After giving the stats - basically we killed it and by it I mean customers and by kill I mean we did our jobs - I went about my day. Photocopied things, until the copier broke, answered calls, until the people started chit chatting, asked Ben for a pen, until Ben started telling me about his dog’s recent trip to his vet for anxiety problems. Not to quote a meme, but I do not have any time for that.
Finally, lunch rolls around. Today was my day to pick the lunch place. I picked the sub place down the street. Decided on two six-inch long meatball subs with extra dipping sauce. Round about lunchtime - usually after my feed - I feel the slump. My usual cheery self, starts to slip. My three-word maximum sentence rule becomes a monosyllabic grunt. I need a boost.
Thankfully, I had REIZE - handy powered energy drink to mix however you like it. I like it cold and fizzy with a squeeze of lemon. Sugar-free deliciousness, great for washing down my meatball sub.
I took a drink of REIZE. Closed my eyes and savoured the fizz, the lingering sweet taste. ‘Most flavoursome,’ I said to myself. After my afternoon deuce - need to keep those pipes clean - I head back to my desk.
‘Ben!’ I called as I saw him see me but for some reason ducked down behind his cubicle wall - what a joker!
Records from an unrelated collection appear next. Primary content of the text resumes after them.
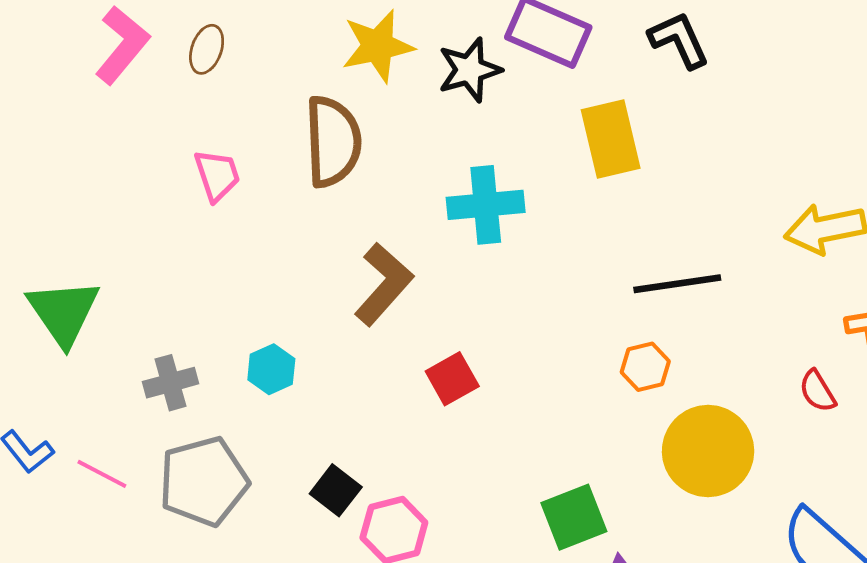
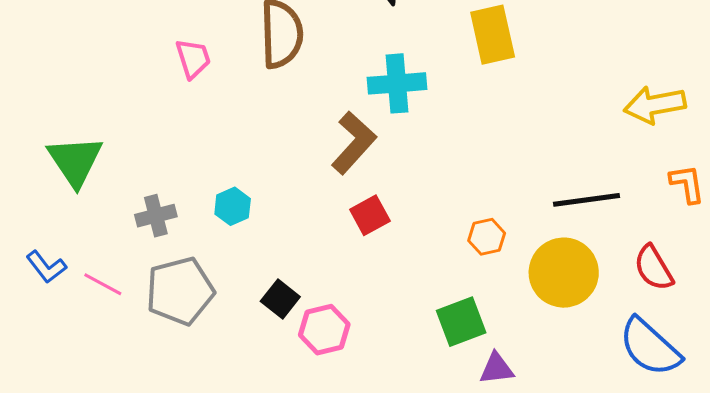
brown L-shape: (384, 284) -> (354, 143), moved
black line: (677, 284) -> (587, 200), moved
orange hexagon: (645, 367) -> (487, 237), moved
red semicircle: (817, 391) -> (654, 268), moved, size x1.4

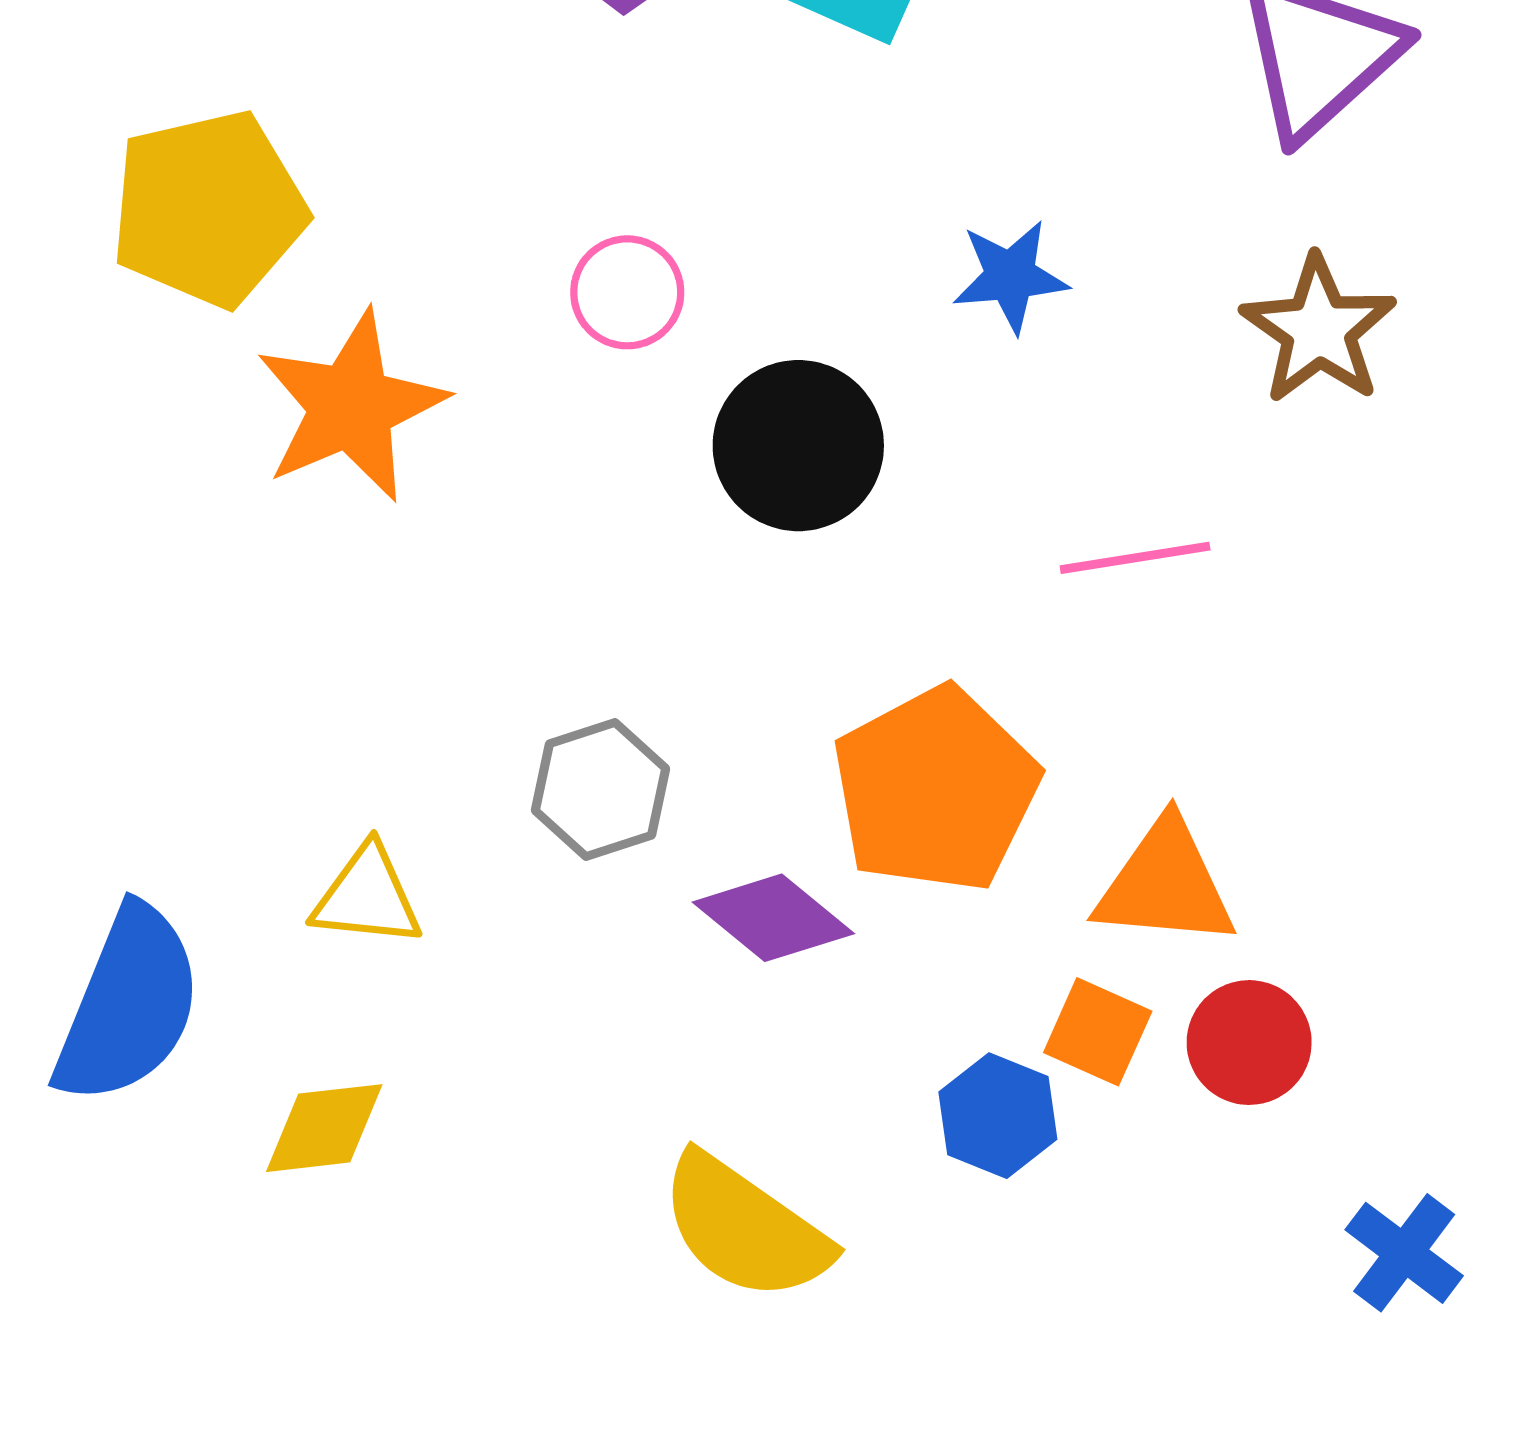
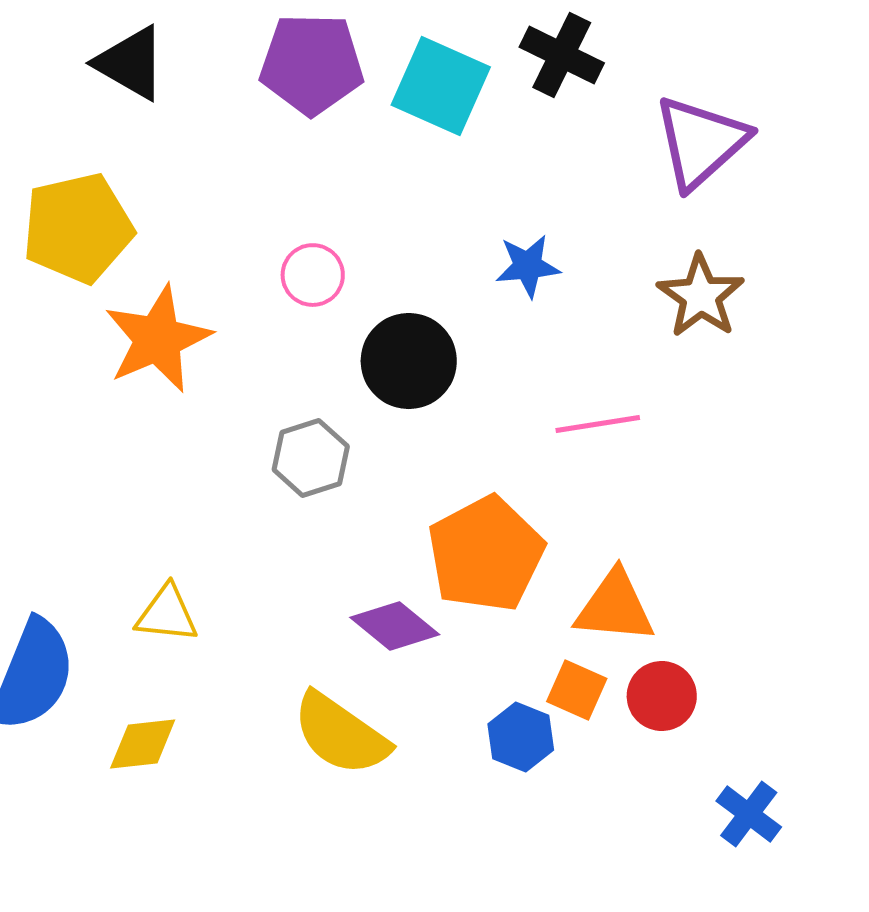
gray hexagon: (601, 790) -> (311, 458), moved
yellow semicircle: (745, 1228) -> (341, 734), moved

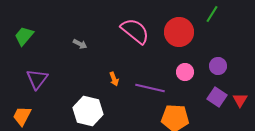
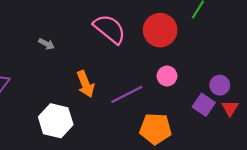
purple circle: (218, 66) -> (220, 85), moved
orange arrow: (114, 79) -> (86, 84), size x1.6
purple line: (150, 88) -> (127, 94), turned -40

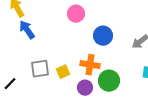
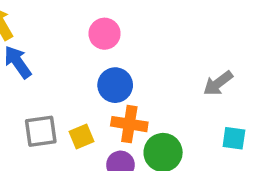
blue circle: (103, 36) -> (115, 85), moved

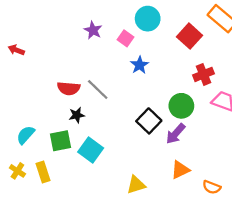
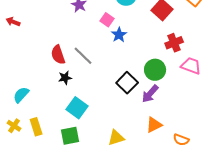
pink square: (126, 38) -> (107, 20), moved
red semicircle: (69, 88) -> (58, 55), turned 66
green square: (60, 141) -> (70, 136), moved

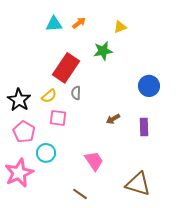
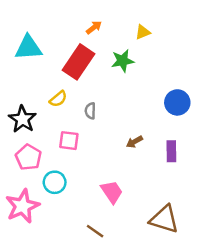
cyan triangle: (54, 24) -> (28, 48), moved, size x1.4
red rectangle: (66, 68) -> (78, 62), moved
yellow semicircle: (49, 96) -> (58, 99), moved

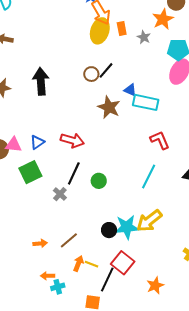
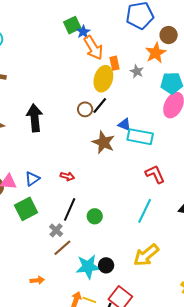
yellow ellipse: (100, 31) -> (103, 79), moved
red arrow: (72, 140) -> (67, 176), size x0.6
cyan star: (127, 227) -> (88, 267), moved
brown line: (69, 240) -> (62, 248), moved

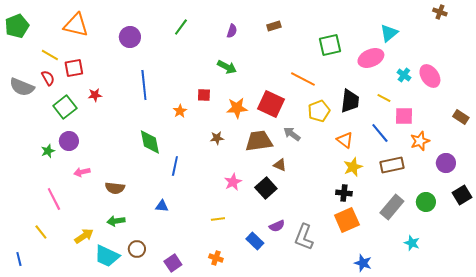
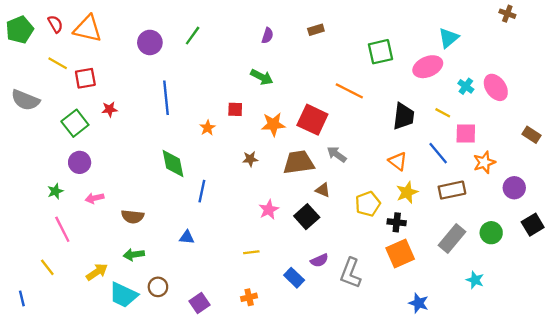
green line: (181, 27) -> (193, 36), moved
red semicircle: (48, 78) -> (55, 24), moved
yellow pentagon: (319, 111) -> (368, 204), moved
green star: (48, 151) -> (55, 191), moved
orange cross: (216, 258) -> (249, 297), turned -32

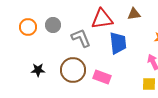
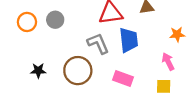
gray L-shape: (81, 38) -> (98, 43), moved
pink rectangle: (102, 77) -> (123, 78), moved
‘Hey, Deadpan Guy,’ he said like he was unsure if I was going to hug him or hit him. I compromised and gave him a playful poke.
‘I am fine and dandy, thank you for asking,’ I took a breath and stretched my arms out.
‘I am feeling nice and energised my friend,’ I said with a smile. Ben looked up hopefully and smiled deeply. ‘Had a little boost did we?’ He asked conspiratorially. ‘That I did, friend, a most flavoursome boost.’
I spent the rest of the afternoon catching up with the rest of the office crew about their weekends and family and Ben’s dog Tricksy’s trip to the vet - so sad really when you think about it. I skipped off home, having finished all my work with time to spare as well as organising mine and Ben’s desks.
The bus crowd in the evenings seem different to the morning people. Everyone’s happy to head home I suppose. I chatted to the guy next to me about the racket happening over in the USofA and whether that proved that humans have stopped evolving and started devolving. It was most stimulating - at least until the guy started yacking on about how everything was going to crap. He started to get a bit boring towards the end of the commute. Then downright annoying when he laughed at my mention of potential life on other planets. Thankfully he got off a couple stops before me so he couldn’t finish his rant about how the moon landing was faked. I guess it really does take all kinds to fill this world.
I got home and grabbed dinner from the freezer. Meat pie with gravy. Tasty. Filling. Done. I ate while watching the news. Same old stuff as every day, although that Trump dude seems to have excited everyone, I don’t get it. After doing a load of whites - not unlike Trump - I went to bed. Thinking to myself that tomorrow will be much of the same. But things could be worse - I could live in a world without REIZE - perish the thought. That’s my day. Deadpan Guy out.